The fear of the future
I co-wrote a post with my Futures Company colleague Joe Ballantyne after the Brexit vote that was published on The Futures Company’s Medium site. In the article we argue that the referendum revealed a deep “fear of the future” among many Britons, and that this could have significant implications for brands. Referencing it here for completeness’ sake: here’s an extract.
“The values split
We’ve written before about the deep values split across Europe and north America between an emerging generation of “post-materialists” and the existing “traditionals” and “moderns.” The “post-materialists” are close to becoming a majority, which is always when conflict becomes most intense. The social markers of “post-materialists” are that they are younger, better educated, and more urban, but the values differences are more important. “Post-materialists” are more likely to value diversity; “traditionals” and “moderns” hierarchy. There’s a revealing chart in polling conducted by Lord Ashcroft on the day of the vote.
The values gap on the Brexit vote
Four times as many Leavers think Multiculturalism is a force for bad as do Remainers; three times as many Leavers think social liberalism is a force for bad. More than twice as many Leavers think globalisation is a force for bad, and a slightly higher proportion of Leavers think the internet is a force for bad. The gap on cultural differences around multiculturalism, feminism and the environment is wide, and these values differences speak to profound differences in worldview. These are not unique to the US and the UK. We can see the same differences, with different forms of political and party expression, right across Europe and the United States.
“The disappointing future
And these speak to a deep disappointment in an idea of the future, and of progress, which propelled post-war politics from the mid-1940s to the 1990s. In the UK, the 1997 election was the last in which the winning party had campaigned on an optimistic platform. “Things”, went the song, “can only get better.”
Since then, and even before, globalisation promised prosperity for everyone, but instead, while having profound effects on living standards in Asia, at home it has concentrated wealth even more sharply in the hands of the few. The internet was to be a tool of liberation, but our experience of it is as likely to be of intrusion, a loss of privacy, and a loss of control. The result is that people seek to pull up the drawbridges.
“Amongst people who have utterly given up on the future, political movements don’t need to promise any desirable and realistic change. If anything, they are more comforting and trustworthy if predicated on the notion that the future is beyond rescue, for that chimes more closely with people’s private experiences.”
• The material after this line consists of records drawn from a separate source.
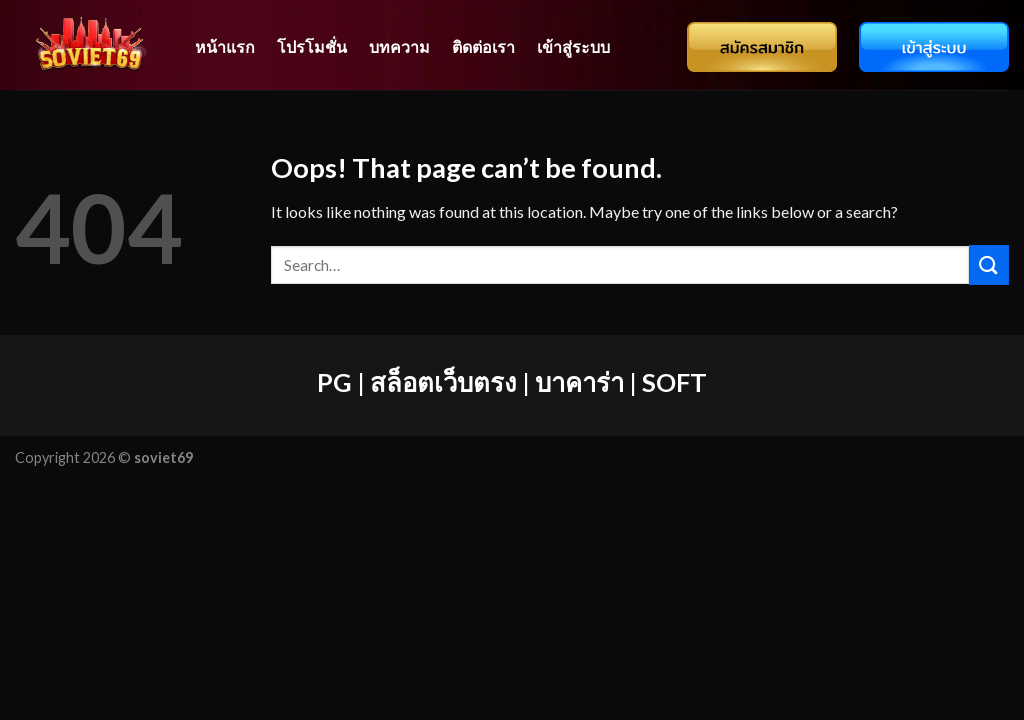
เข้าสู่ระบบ (573, 46)
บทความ (399, 46)
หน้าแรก (225, 46)
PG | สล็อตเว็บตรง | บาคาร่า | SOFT (512, 382)
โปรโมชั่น (312, 46)
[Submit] (989, 264)
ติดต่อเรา (483, 46)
The notion of “solastalgia,” is relevant here, a word used by environmentalists for “the loss of a sense of belonging to a particular place and a sense of desolation about its disappearance,” even though the place is still physically there. In their enthusiasm for change, brands pursue the leading edge, but they need to be more alert to what it feels like on desolation row.
For the list of values in the Ashcroft research represents a direct challenge to the idea of innovation. Think of it for a moment: for most brands innovation is about novelty, about progress, often about technology. It is clear that the values represented by leavers aren’t those that welcome continual change in the name of improvement.